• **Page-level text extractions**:
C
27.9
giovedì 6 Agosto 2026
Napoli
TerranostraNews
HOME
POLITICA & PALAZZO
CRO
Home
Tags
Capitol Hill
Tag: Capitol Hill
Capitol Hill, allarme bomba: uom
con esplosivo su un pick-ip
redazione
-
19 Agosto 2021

==

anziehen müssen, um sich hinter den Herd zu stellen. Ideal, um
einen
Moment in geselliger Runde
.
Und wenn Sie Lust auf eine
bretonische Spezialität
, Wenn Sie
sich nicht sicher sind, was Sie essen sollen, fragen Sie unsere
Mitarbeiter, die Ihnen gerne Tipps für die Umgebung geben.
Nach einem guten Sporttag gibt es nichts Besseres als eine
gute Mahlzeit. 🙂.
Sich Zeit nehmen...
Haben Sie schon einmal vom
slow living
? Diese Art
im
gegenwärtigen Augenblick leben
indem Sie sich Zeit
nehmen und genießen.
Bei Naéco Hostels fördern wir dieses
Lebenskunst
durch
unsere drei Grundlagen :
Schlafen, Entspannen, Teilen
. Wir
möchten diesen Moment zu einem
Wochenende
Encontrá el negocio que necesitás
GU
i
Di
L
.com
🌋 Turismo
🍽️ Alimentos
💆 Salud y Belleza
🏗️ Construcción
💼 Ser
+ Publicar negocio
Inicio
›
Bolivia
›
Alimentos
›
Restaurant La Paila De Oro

==

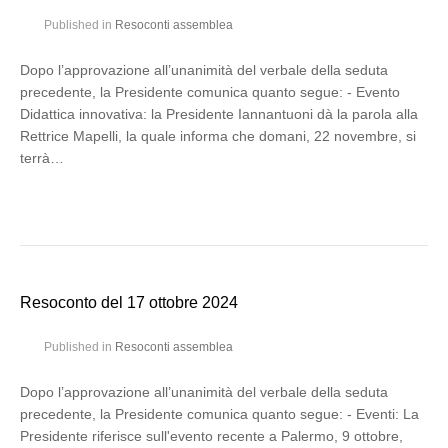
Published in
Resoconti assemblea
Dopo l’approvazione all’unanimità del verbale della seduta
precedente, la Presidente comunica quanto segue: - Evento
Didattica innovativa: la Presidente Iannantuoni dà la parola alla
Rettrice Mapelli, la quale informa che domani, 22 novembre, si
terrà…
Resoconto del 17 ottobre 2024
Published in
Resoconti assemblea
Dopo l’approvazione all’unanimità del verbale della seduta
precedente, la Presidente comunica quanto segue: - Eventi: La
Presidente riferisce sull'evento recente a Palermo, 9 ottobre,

• **Brief**: Give only the lines from the one holding "sich nicht sicher" through the one holding "Restaurant La Paila De Oro", each restated exactly as it appears above.

• **Response box**:
sich nicht sicher sind, was Sie essen sollen, fragen Sie unsere
Mitarbeiter, die Ihnen gerne Tipps für die Umgebung geben.
Nach einem guten Sporttag gibt es nichts Besseres als eine
gute Mahlzeit. 🙂.
Sich Zeit nehmen...
Haben Sie schon einmal vom
slow living
? Diese Art
im
gegenwärtigen Augenblick leben
indem Sie sich Zeit
nehmen und genießen.
Bei Naéco Hostels fördern wir dieses
Lebenskunst
durch
unsere drei Grundlagen :
Schlafen, Entspannen, Teilen
. Wir
möchten diesen Moment zu einem
Wochenende
Encontrá el negocio que necesitás
GU
i
Di
L
.com
🌋 Turismo
🍽️ Alimentos
💆 Salud y Belleza
🏗️ Construcción
💼 Ser
+ Publicar negocio
Inicio
›
Bolivia
›
Alimentos
›
Restaurant La Paila De Oro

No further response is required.